The British Library has identified Shakespeare’s hand in the pages of the play ‘Sir Thomas More’ through the writing itself and the spelling, vocabulary, the imagery used and the ideas he expresses in the text.
‘Sir Thomas More’ focuses on Henry VIII’s chancellor and was originally penned by Anthony Munday between 1596 and 1601. Shakespeare had been commissioned to write just one scene but was later involved in revising the script alongside other playwrights including Henry Chettle and Thomas Dekker.
Shakespeare’s scene sees Sir Thomas More defend French refugees who are about to come under attack from an angry mob. He says:
You’ll put down strangers, Kill them, cut their throats, possess their houses,
And lead the majesty of law in lyam
To slip him like a hound.
Alas, alas! Say now the King
As he is clement if th’offender mourn,
Should so much come too short of your great trespass
As but to banish you: whither would you go?

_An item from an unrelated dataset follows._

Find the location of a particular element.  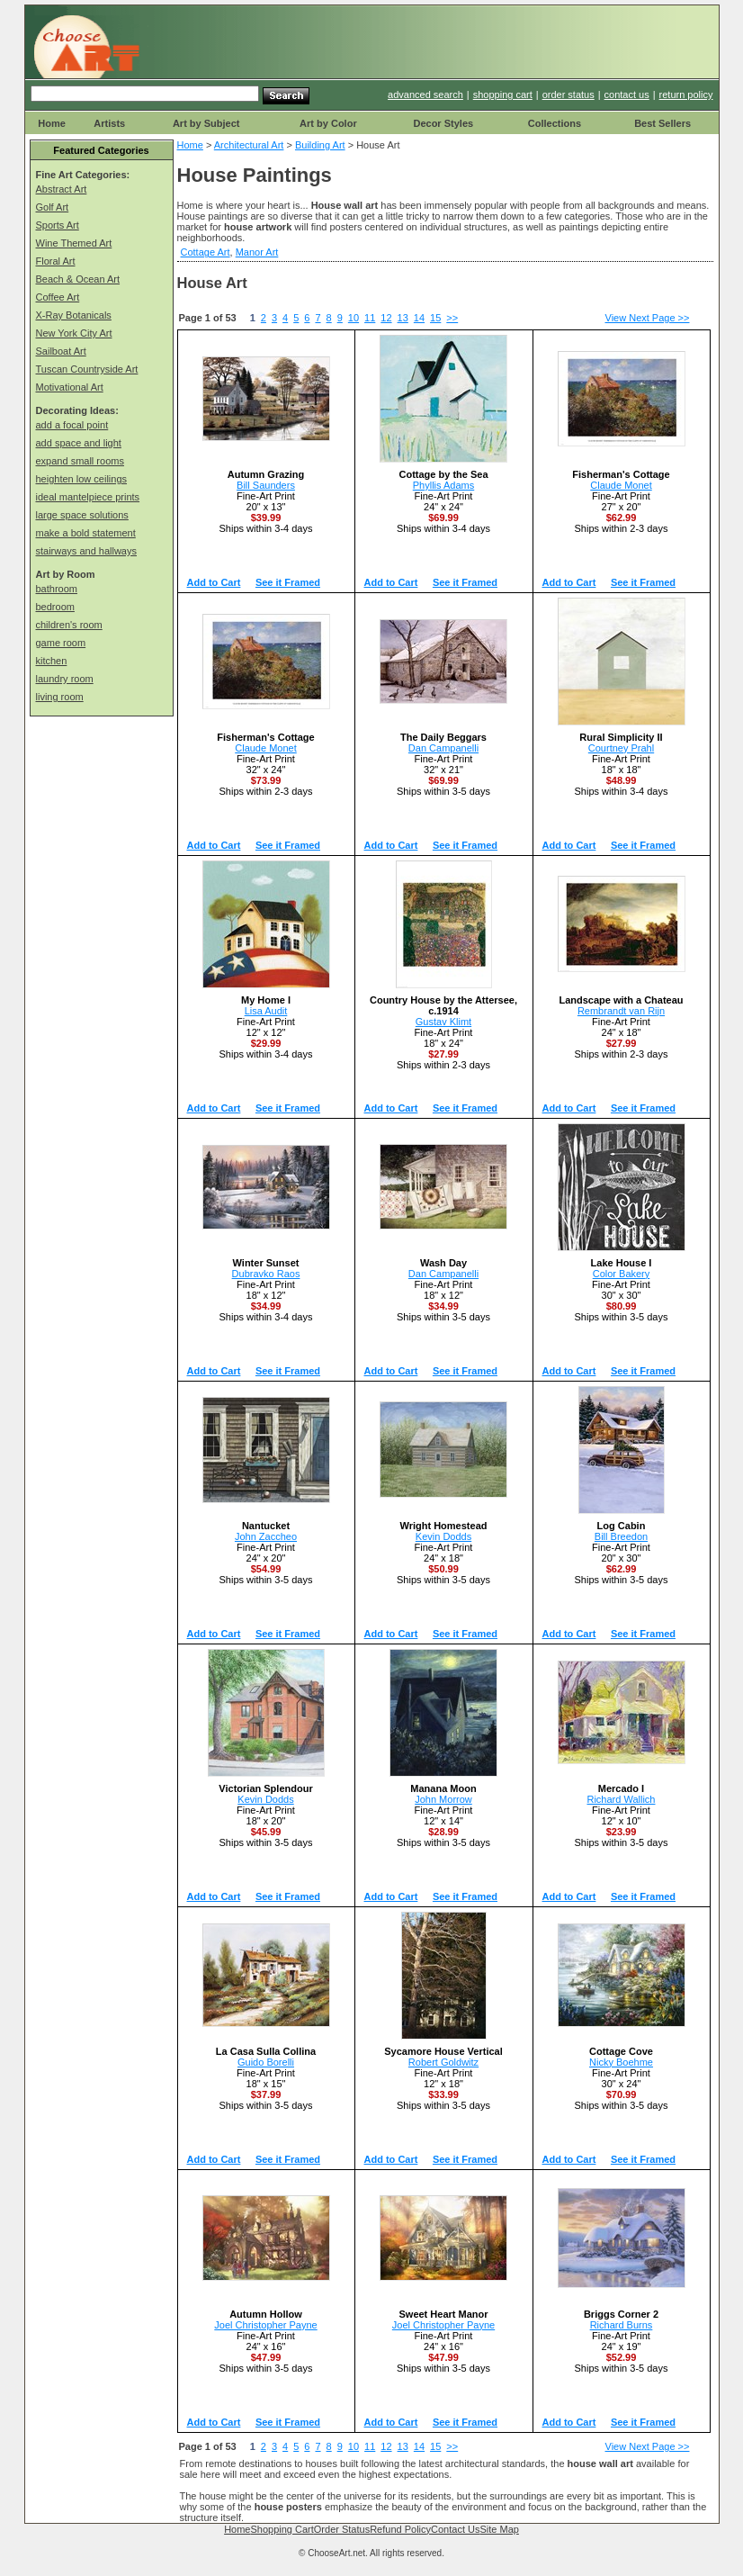

Dubravko Raos is located at coordinates (266, 1273).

What country, by the nature of your error,
Should give you harbour?
Go you to France or Flanders,
To any German province, Spain or Portugal,
Nay, anywhere that not adheres to England:
Why, you must needs be strangers.
Critic Jonathan Bate told the British Library that in this scene, “More asks the on-stage crowd, and by extension the theatre audience, to imagine what it would be like to be an asylum seeker undergoing forced repatriation.”
More than 500 English teachers in the UK have revealed that over half of students find it difficult to relate to or understand the Bard’s plays. The Discovering Literature site is designed to help people discover the culture, politics and society of when Shakespeare wrote his plays, and to better understand the plays themselves.
The dedicated site will also hold a 17th century manuscript thought to hold the original tune of one of the Fool’s songs from King Lear; Samuel Taylor Coleridge’s personal annotated copy of ‘The Dramatic Works of Shakespeare’, and the only surviving portrait of John Dee, the Elizabethan scholar thought to have inspired the character of Prospero in The Tempest.